I want to pause here to reflect on the nature of all these works: yes, they were all aimed at erotic arousal, but reading them now they seem very quaint, funny, even boring. But to get a sense of the nature of ‘erotic literature’ you have to take the context of the times in which they were written into account – because without it, we lose the sense of the wealth of what they are. The Decameron was written in Italy during an outbreak of the Bubonic Plague with its sense of impending doom and the Christian view that the Plague was a consequence of sin. The Heptameron’s context is intense religious and dynastic power struggles in France and Spain. The libertine texts appear during the Restoration – in the wake of incredible slaughter after the long power struggle over the British throne. Similarly, with de Sade’s works, they appear as the French Monarchy is crumbling and the Revolution looms on the horizon.


Victorian erotic literature evolves in the context of four massive upheavals: the dramatic shift from an agrarian to an industrial economy, the scientific method taking hold and being applied to every form of natural phenomenon and clashing fantastically with long-held religious beliefs, the migration of large segments of the population from the country to the cities and the expansion of the British Empire.


I want you to consider the content of these works in conjunction with the times in which they are being written, because without doing this, we tend to lose perspective on what the author was doing – what they were writing against, what social norms they were challenging.

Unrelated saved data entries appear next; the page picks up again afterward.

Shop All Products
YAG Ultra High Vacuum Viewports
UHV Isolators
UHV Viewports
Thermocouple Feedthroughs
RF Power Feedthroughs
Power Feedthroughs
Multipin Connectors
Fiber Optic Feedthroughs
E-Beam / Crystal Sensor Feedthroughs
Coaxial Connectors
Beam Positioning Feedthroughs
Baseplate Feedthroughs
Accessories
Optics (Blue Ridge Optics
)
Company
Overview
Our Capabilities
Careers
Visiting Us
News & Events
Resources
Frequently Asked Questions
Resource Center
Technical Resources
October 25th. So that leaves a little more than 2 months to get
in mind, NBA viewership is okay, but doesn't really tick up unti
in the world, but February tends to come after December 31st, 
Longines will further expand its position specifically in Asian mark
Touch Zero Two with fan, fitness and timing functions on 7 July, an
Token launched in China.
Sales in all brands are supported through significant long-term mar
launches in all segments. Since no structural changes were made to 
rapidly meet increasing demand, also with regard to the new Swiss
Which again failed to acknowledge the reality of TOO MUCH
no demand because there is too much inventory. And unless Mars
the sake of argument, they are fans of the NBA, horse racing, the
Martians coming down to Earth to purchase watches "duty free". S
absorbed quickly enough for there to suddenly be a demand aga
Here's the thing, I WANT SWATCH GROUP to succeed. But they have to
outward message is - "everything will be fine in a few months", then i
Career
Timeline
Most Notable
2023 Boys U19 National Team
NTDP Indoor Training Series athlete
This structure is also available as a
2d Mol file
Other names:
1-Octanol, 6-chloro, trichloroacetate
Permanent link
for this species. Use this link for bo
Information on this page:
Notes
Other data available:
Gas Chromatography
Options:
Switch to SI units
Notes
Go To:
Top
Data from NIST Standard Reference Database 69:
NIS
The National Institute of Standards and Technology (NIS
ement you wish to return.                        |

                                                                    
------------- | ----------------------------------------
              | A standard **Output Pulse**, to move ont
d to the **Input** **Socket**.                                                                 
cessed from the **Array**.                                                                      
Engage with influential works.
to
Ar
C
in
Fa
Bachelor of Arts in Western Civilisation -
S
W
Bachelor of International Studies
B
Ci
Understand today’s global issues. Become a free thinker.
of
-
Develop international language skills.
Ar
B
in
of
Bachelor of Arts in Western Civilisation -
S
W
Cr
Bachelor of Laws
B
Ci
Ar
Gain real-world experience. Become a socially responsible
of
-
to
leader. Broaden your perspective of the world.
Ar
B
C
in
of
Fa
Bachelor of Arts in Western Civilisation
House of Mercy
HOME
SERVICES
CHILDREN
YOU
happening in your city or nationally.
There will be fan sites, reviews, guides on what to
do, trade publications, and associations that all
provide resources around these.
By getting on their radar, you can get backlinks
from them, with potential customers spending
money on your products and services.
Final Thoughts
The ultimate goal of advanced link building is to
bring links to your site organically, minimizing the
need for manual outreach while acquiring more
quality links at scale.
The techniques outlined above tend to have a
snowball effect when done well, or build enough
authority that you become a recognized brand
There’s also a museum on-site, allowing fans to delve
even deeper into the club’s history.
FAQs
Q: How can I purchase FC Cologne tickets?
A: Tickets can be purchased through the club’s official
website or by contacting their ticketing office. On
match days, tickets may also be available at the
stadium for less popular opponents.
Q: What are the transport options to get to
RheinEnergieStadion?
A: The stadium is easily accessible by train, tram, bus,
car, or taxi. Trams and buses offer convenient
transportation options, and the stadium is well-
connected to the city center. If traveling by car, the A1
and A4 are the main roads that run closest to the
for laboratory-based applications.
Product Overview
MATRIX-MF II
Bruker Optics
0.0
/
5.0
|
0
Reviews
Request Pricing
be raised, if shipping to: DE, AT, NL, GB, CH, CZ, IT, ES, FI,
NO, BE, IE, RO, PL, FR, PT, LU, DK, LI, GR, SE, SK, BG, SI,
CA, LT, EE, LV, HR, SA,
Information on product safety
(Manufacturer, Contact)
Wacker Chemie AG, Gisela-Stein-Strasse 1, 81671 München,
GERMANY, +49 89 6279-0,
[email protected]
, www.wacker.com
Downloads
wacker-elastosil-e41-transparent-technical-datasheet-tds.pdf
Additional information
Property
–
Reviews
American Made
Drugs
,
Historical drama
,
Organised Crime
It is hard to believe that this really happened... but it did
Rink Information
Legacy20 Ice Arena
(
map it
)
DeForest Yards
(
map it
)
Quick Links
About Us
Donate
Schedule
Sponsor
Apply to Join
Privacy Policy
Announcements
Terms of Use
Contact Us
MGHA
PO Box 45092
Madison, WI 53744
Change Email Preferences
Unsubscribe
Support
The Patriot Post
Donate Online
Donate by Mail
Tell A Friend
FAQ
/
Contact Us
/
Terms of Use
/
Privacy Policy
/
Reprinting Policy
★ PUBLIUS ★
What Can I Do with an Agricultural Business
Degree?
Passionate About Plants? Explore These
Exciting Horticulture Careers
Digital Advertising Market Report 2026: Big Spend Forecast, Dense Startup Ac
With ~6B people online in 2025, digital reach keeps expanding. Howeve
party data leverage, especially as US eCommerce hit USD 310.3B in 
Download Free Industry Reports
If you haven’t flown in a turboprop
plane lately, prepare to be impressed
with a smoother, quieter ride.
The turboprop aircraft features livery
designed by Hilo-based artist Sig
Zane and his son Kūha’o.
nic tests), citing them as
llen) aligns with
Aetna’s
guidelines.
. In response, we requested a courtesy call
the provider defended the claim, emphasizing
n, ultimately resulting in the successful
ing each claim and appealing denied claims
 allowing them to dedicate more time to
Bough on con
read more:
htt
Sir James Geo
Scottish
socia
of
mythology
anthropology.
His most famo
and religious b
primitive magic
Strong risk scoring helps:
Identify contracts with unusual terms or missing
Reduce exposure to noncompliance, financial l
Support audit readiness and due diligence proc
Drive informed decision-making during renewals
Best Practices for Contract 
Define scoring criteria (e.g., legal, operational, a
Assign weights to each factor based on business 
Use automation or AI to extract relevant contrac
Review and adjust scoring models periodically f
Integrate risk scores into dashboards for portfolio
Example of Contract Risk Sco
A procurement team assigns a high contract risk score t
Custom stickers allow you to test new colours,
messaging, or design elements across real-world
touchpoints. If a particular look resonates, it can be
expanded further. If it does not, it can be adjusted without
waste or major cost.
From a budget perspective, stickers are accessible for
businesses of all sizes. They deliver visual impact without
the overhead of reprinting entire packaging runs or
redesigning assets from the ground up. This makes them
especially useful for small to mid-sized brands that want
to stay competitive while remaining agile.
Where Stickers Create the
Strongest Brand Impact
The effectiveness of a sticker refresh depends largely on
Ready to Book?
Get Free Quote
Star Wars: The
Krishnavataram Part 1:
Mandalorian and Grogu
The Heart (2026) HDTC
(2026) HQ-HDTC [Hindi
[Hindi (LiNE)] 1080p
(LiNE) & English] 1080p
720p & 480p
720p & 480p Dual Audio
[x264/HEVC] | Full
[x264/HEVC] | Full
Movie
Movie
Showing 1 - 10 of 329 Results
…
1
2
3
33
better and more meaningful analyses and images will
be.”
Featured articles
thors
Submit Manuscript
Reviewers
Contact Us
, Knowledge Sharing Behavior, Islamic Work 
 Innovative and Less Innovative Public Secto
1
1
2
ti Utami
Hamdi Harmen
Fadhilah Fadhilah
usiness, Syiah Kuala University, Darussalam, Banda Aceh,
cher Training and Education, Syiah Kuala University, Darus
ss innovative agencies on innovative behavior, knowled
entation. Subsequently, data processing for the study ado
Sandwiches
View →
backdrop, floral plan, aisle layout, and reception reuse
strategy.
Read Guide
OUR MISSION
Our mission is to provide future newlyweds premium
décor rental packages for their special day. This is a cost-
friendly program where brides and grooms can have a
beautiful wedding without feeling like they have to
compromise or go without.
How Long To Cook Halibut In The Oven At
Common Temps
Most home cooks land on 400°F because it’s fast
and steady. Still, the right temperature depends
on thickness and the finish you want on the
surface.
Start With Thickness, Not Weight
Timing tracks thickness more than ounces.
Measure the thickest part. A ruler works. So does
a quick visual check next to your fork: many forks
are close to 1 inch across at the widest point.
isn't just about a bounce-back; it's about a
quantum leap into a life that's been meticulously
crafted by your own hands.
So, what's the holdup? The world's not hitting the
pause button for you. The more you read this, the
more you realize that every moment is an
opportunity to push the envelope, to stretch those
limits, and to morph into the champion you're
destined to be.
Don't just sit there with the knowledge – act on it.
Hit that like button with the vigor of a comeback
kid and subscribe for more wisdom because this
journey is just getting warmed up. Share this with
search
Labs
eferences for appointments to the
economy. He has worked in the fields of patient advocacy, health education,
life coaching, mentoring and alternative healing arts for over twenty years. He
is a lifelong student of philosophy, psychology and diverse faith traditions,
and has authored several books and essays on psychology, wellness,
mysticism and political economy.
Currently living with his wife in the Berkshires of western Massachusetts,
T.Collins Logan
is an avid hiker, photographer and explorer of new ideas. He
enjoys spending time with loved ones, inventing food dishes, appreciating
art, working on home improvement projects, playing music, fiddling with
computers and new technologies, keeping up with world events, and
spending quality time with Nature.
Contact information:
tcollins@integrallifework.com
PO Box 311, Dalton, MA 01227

Flash forward to the 20th Century, and we have D.H, Lawrence – deeply influenced by Freud and the English Class system. Radclyffe Hall writes The Well of Loneliness which, although not explicit, confronts the reading public with the realities of suffering in a society where same-sex love is stigmatized and criminalised. Bataille’s work is produced as Fascism is about to eclipse Europe. Women writers like Nin and Duras are writing in the shadow of the first wave of feminism and in a world still wholly steeped in sexist misogyny and hypocrisy over what is sexually permissible for a woman to do, to say, to write. Miller and Nabokov are breaking open the rigid roles of men in society and revealing the underbelly.


This isn’t by any means even a pathetic intro to the history of erotic literature, but I wanted to go through it a little to underscore that erotic literature has always been socio-political critique. It has always used the premise of the singular erotic human being’s struggle, eroticism as a kind of body-bound truth point in contrast to or in concert with the culture and society of the time. In a way, it has always been escapist writing – but it is important to ask yourself what a contemporary reader was escaping from. The hand you push into your pants or under your skirt is stained with the everyday world you live in. The semiotics of eroticism are always, always curved by the gravity well of prevailing ideologies. Erotic literature has always acknowledged this.


So, although I understand that people who call themselves erotica writers but whose aim is simply to produce something that enables a quicker wank, and the readers who want to buy ‘erotica’ only for that one purpose – want to be ‘in the club’, they don’t want to bother with the philosophical aspect of the genre’s canon at all.


These days, the vast bulk of what is published as erotica is utterly untransgressive. It doesn’t press against prevailing norms at all. We keep telling ourselves the lie that it’s daring to write about sex explicitly, but it’s NOT. Explicit sexuality is almost everywhere. It’s so ubiquitous that people have to buy programs to make sure their kids don’t stumble across it on the net. There’s absolutely nothing counter-cultural about blogging your sexual exploits. It’s feeding the contemporary content machine. I’m sorry. You are not transgressive. And saying you are, over and over again, doesn’t make it so.


Fifty Shades of Grey is a model of complete contemporary conformity. It valorizes obscene wealth, the whim-driven and nepotistic use of power, the narrative that men want sex but women want love. I’m not going to go on about it. It’s no more transgressive than a Calvin Klein ad.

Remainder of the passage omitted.